-- Work request --
Output every record exactly and leave each picture out.

-- Data records --
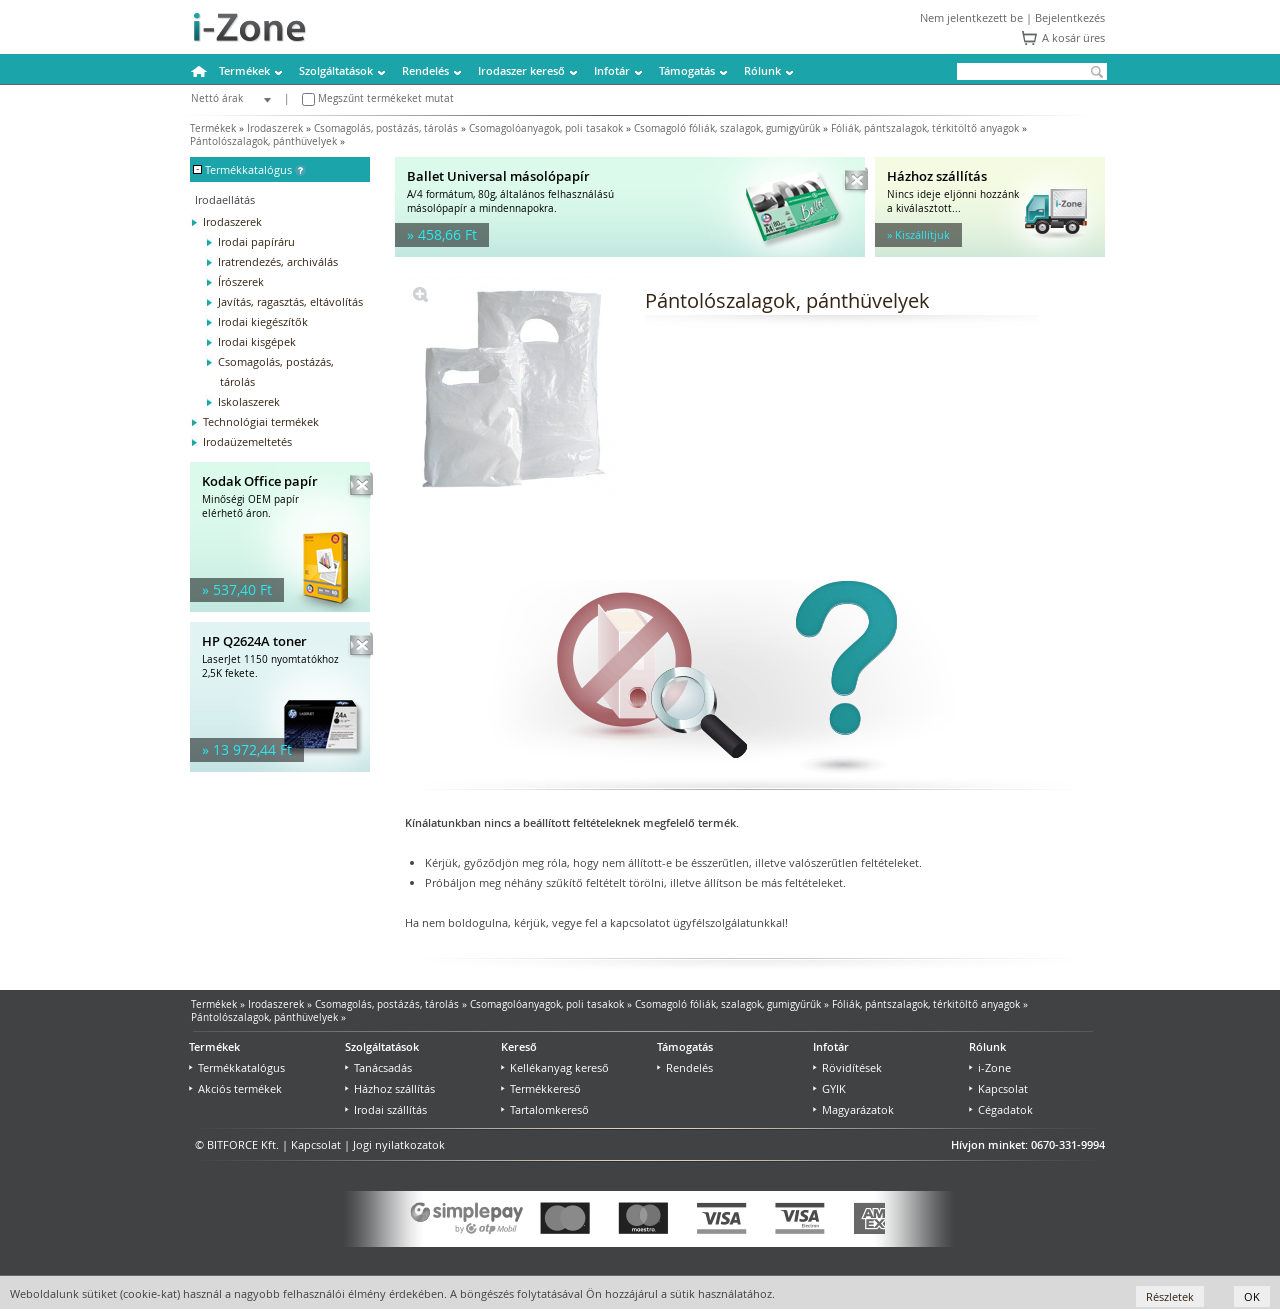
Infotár (612, 70)
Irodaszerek (275, 128)
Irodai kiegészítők (263, 321)
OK (1252, 1296)
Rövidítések (847, 1067)
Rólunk (762, 70)
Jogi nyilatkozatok (399, 1144)
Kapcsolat (998, 1088)
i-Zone (990, 1067)
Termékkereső (541, 1088)
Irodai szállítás (386, 1109)
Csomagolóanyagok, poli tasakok (546, 128)
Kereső (519, 1046)
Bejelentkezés (1070, 17)
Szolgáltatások (336, 70)
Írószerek (241, 281)
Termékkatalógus (237, 1067)
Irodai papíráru (256, 241)
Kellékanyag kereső (555, 1067)
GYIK (829, 1088)
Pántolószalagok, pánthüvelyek (263, 141)
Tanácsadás (378, 1067)
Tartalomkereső (545, 1109)
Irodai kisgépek (257, 341)
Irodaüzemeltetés (247, 441)
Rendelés (425, 70)
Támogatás (687, 70)
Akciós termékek (235, 1088)
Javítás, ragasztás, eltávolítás (290, 301)
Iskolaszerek (249, 401)
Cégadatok (1001, 1109)
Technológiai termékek (261, 421)
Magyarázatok (853, 1109)
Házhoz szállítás (390, 1088)
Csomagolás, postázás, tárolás (386, 128)
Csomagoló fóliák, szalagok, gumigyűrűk (727, 128)
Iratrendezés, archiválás (278, 261)
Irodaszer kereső (521, 70)
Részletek (1170, 1296)
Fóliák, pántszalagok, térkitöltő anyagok (925, 128)
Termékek (244, 70)
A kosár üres (1073, 37)
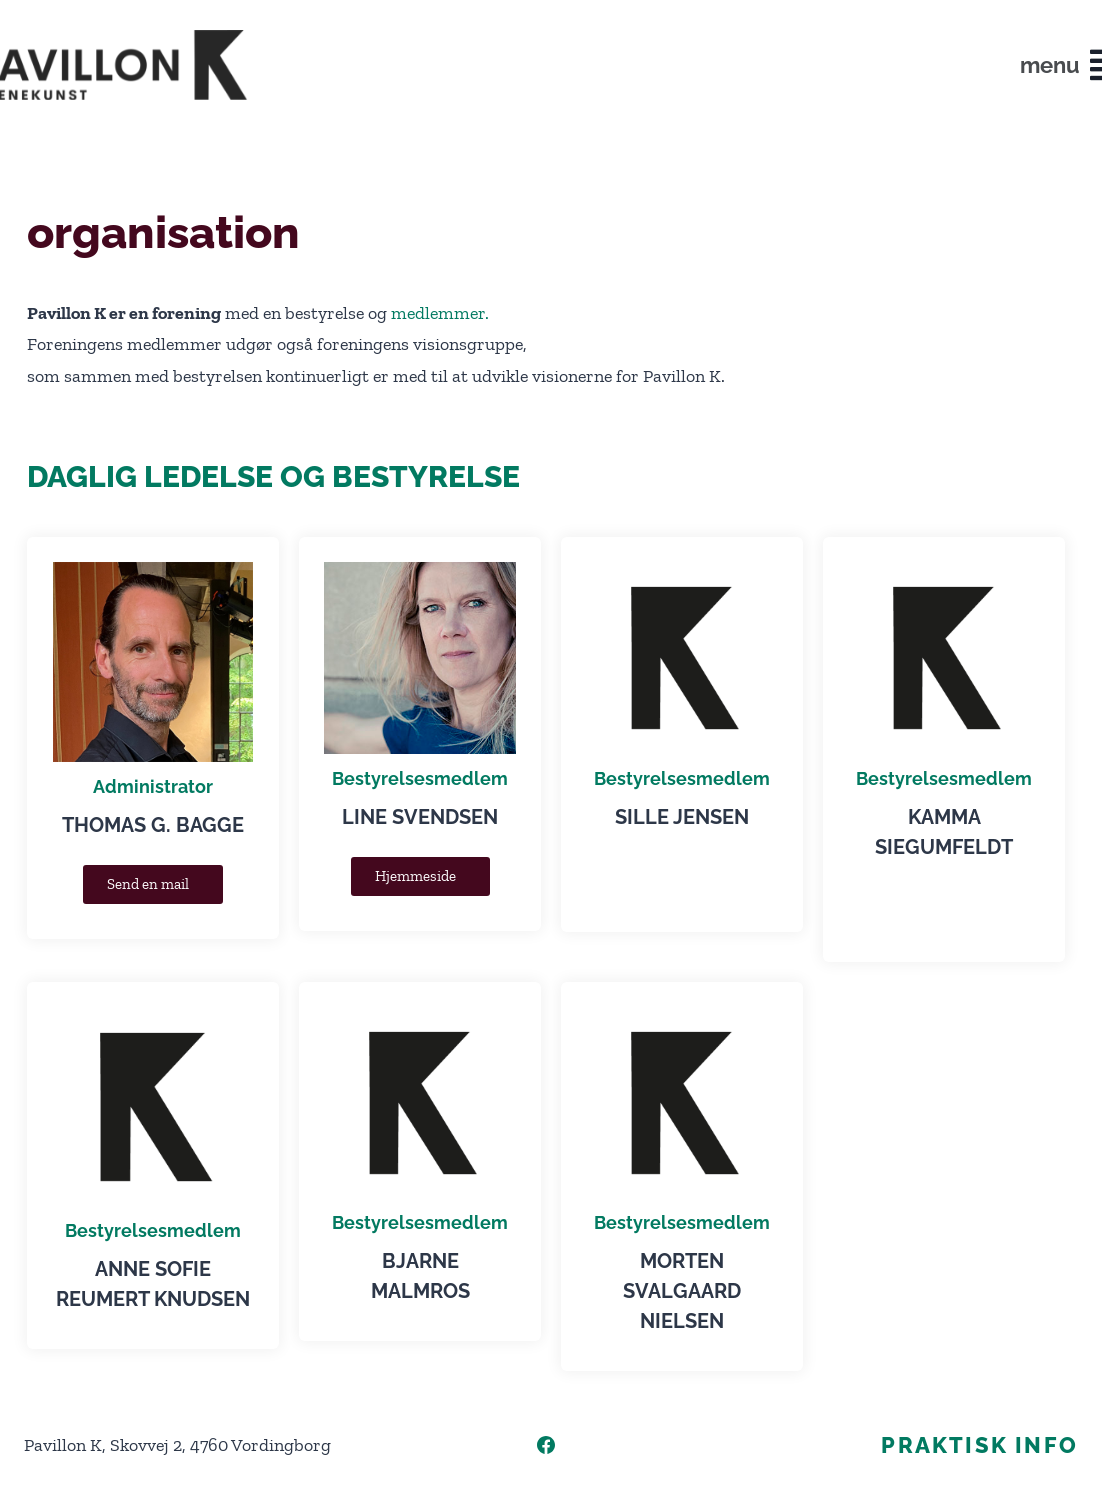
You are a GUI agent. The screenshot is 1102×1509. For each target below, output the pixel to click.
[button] (1047, 65)
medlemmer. (440, 313)
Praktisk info (979, 1445)
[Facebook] (546, 1445)
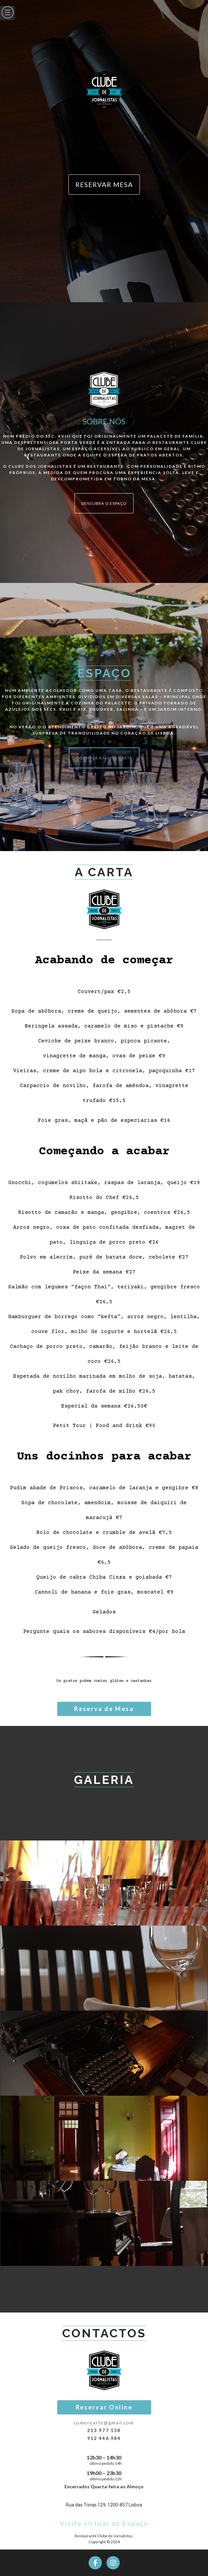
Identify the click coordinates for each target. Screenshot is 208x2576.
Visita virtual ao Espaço (104, 2523)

-- Response area --
Infotár (612, 70)
Irodaszerek (275, 128)
Irodai kiegészítők (263, 321)
OK (1252, 1296)
Rövidítések (847, 1067)
Rólunk (762, 70)
Jogi nyilatkozatok (399, 1144)
Kapcsolat (998, 1088)
i-Zone (990, 1067)
Termékkereső (541, 1088)
Irodai szállítás (386, 1109)
Csomagolóanyagok, poli tasakok (546, 128)
Kereső (519, 1046)
Bejelentkezés (1070, 17)
Szolgáltatások (336, 70)
Írószerek (241, 281)
Termékkatalógus (237, 1067)
Irodai papíráru (256, 241)
Kellékanyag kereső (555, 1067)
GYIK (829, 1088)
Pántolószalagok, pánthüvelyek (263, 141)
Tanácsadás (378, 1067)
Tartalomkereső (545, 1109)
Irodai kisgépek (257, 341)
Irodaüzemeltetés (247, 441)
Rendelés (425, 70)
Támogatás (687, 70)
Akciós termékek (235, 1088)
Javítás, ragasztás, eltávolítás (290, 301)
Iskolaszerek (249, 401)
Cégadatok (1001, 1109)
Technológiai termékek (261, 421)
Magyarázatok (853, 1109)
Házhoz szállítás (390, 1088)
Csomagolás, postázás, tárolás (386, 128)
Csomagoló fóliák, szalagok, gumigyűrűk (727, 128)
Iratrendezés, archiválás (278, 261)
Irodaszer kereső (521, 70)
Részletek (1170, 1296)
Fóliák, pántszalagok, térkitöltő anyagok (925, 128)
Termékek (244, 70)
A kosár üres (1073, 37)
You are a GUI agent. The screenshot is 1102×1509. For each target below, output the pixel to click.
[button] (1047, 65)
medlemmer. (440, 313)
Praktisk info (979, 1445)
[Facebook] (546, 1445)
Identify the click coordinates for each target. Screenshot is 208x2576.
Visita virtual ao Espaço (104, 2523)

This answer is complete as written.